*Problem to work on*. From the listing below, copy each line that contains the word "produktu".

*Information given*.
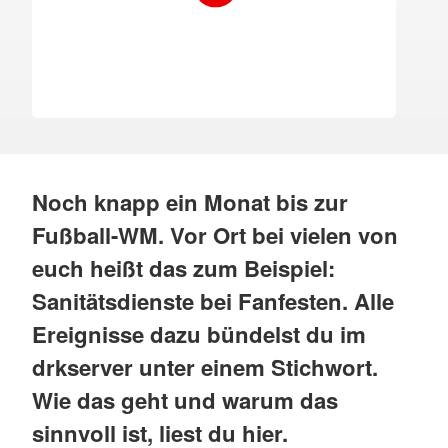
Noch knapp ein Monat bis zur
Fußball-WM. Vor Ort bei vielen von
euch heißt das zum Beispiel:
Sanitätsdienste bei Fanfesten. Alle
Ereignisse dazu bündelst du im
drkserver unter einem Stichwort.
Wie das geht und warum das
sinnvoll ist, liest du hier.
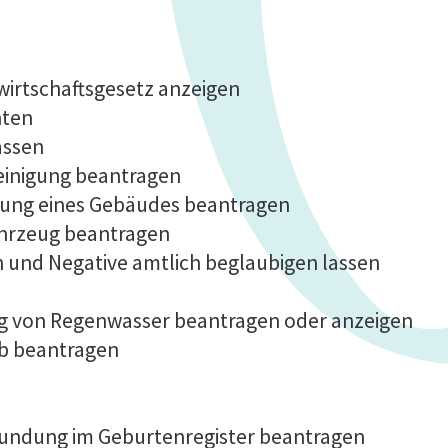
fwirtschaftsgesetz anzeigen
hten
assen
einigung beantragen
lung eines Gebäudes beantragen
ahrzeug beantragen
n und Negative amtlich beglaubigen lassen
ng von Regenwasser beantragen oder anzeigen
b beantragen
kundung im Geburtenregister beantragen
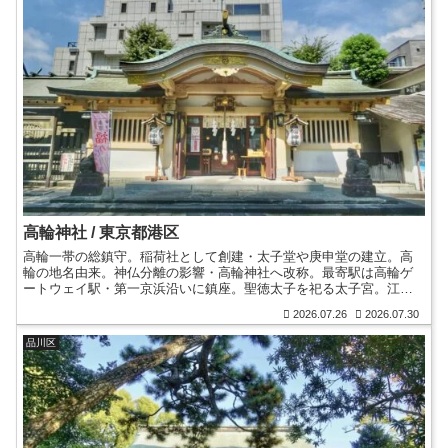
高輪神社 / 東京都港区
高輪一帯の総鎮守。稲荷社として創建・太子堂や庚申堂の建立。高
輪の地名由来。神仏分離の影響・高輪神社へ改称。最寄駅は高輪ゲ
ートウェイ駅・第一京浜沿いに鎮座。聖徳太子を祀る太子宮。江戸
時代前期の石鳥居・江戸時代中期の狛犬。御朱印。東京福めぐり。
2026.07.26
2026.07.30
品川区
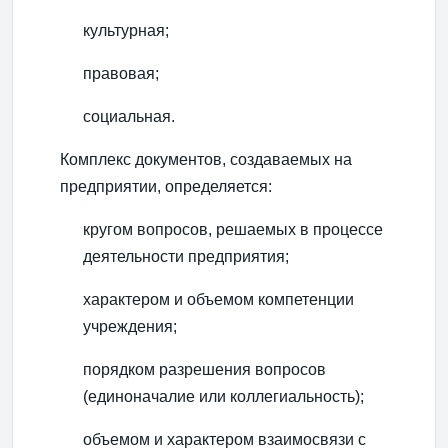
культурная;
правовая;
социальная.
Комплекс документов, создаваемых на
предприятии, определяется:
кругом вопросов, решаемых в процессе
деятельности предприятия;
характером и объемом компетенции
учреждения;
порядком разрешения вопросов
(единоначалие или коллегиальность);
объемом и характером взаимосвязи с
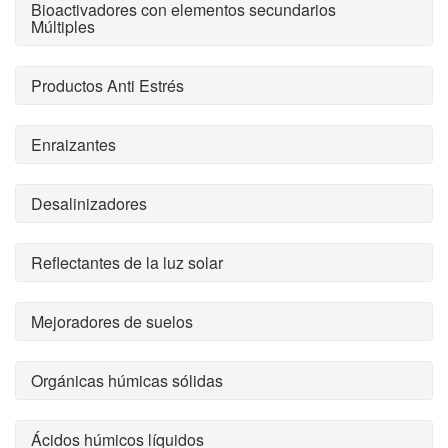
Bioactivadores con elementos secundarios
Múltiples
Productos Anti Estrés
Enraizantes
Desalinizadores
Reflectantes de la luz solar
Mejoradores de suelos
Orgánicas húmicas sólidas
Ácidos húmicos líquidos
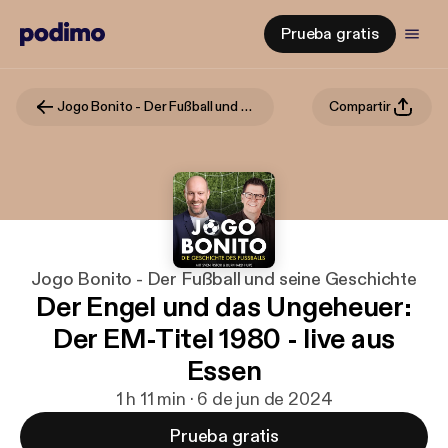
Prueba gratis
Jogo Bonito - Der Fußball und seine Geschichte
Compartir
Jogo Bonito - Der Fußball und seine Geschichte
Der Engel und das Ungeheuer:
Der EM-Titel 1980 - live aus
Essen
1 h 11 min · 6 de jun de 2024
Prueba gratis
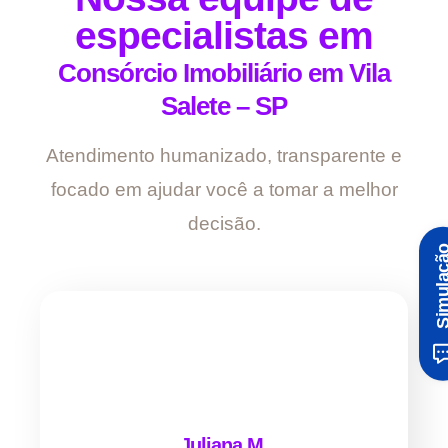
especialistas em
Consórcio Imobiliário em Vila
Salete – SP
Atendimento humanizado, transparente e
focado em ajudar você a tomar a melhor
decisão.
Simula
Juliana M.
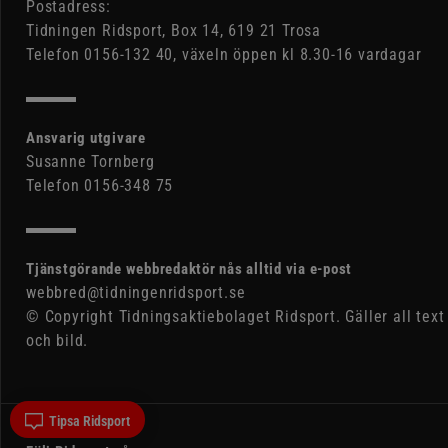
Postadress:
Tidningen Ridsport, Box 14, 619 21 Trosa
Telefon 0156-132 40, växeln öppen kl 8.30-16 vardagar
Ansvarig utgivare
Susanne Tornberg
Telefon 0156-348 75
Tjänstgörande webbredaktör nås alltid via e-post
webbred@tidningenridsport.se
© Copyright Tidningsaktiebolaget Ridsport. Gäller all text
och bild.
Tipsa Ridsport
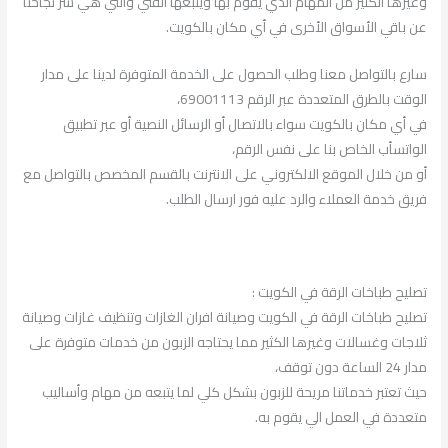
وغيرها الكثير من المهام الذي يقوم بها ويتبعها الفني والتي هي سر نجاحنا
عن باقي الأسواق الأخرى في أي مكان بالكويت.
سارع بالتواصل معنا وطلب الحصول على الخدمة المتوفرة لدينا على مدار
الوقت بالطرق المتعددة عبر الرقم 69001113،
في أي مكان بالكويت سواء بالاتصال أو الرسائل النصية أو عبر تطبيق
الواتسأب الخاص بنا على نفس الرقم،
أو من خلال الموقع الالكتروني على الانترنت بالقسم المخصص بالتواصل مع
فريق خدمة العملاء والرد عليه فور ارسال الطلب.
تصليح طباخات الرقة في الكويت :
تصليح طباخات الرقة في الكويت وصيانة افران الغازات وتنظيف غازات وصيانة
ثلاجات وغسالات وغيرها الكثير مما يحتاجه الزبون من خدمات متوفرة على
مدار 24 الساعة دون توقف،
حيث تعتبر خدماتنا مريحة للزبون بشكل كلي لما يتبعه من مهام وأساليب
متعددة في العمل الي يقوم به.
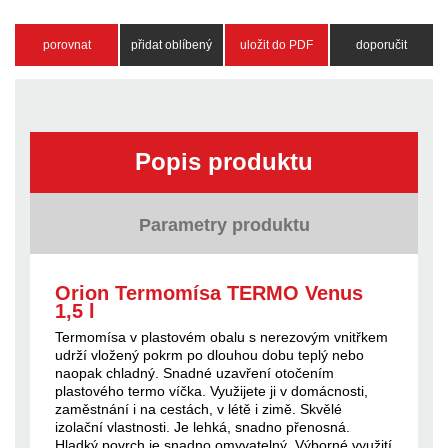
porovnat
přidat oblíbený
uložit do PDF
doporučit
Popis produktu
Parametry produktu
Orion Termomísa TERMO Venus
1,5 l
Termomísa v plastovém obalu s nerezovým vnitřkem
udrží vložený pokrm po dlouhou dobu teplý nebo
naopak chladný. Snadné uzavření otočením
plastového termo víčka. Využijete ji v domácnosti,
zaměstnání i na cestách, v létě i zimě. Skvělé
izolační vlastnosti. Je lehká, snadno přenosná.
Hladký povrch je snadno omyvatelný. Výborné využití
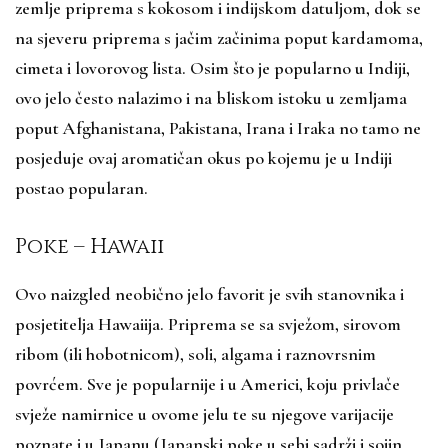
zemlje priprema s kokosom i indijskom datuljom, dok se
na sjeveru priprema s jačim začinima poput kardamoma,
cimeta i lovorovog lista. Osim što je popularno u Indiji,
ovo jelo često nalazimo i na bliskom istoku u zemljama
poput Afghanistana, Pakistana, Irana i Iraka no tamo ne
posjeduje ovaj aromatičan okus po kojemu je u Indiji
postao popularan.
Poke – Hawaii
Ovo naizgled neobično jelo favorit je svih stanovnika i
posjetitelja Hawaiija. Priprema se sa svježom, sirovom
ribom (ili hobotnicom), soli, algama i raznovrsnim
povrćem. Sve je popularnije i u Americi, koju privlače
svježe namirnice u ovome jelu te su njegove varijacije
poznate i u Japanu (Japanski poke u sebi sadrži i sojin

*Finished exercise*.
Popis produktu
Parametry produktu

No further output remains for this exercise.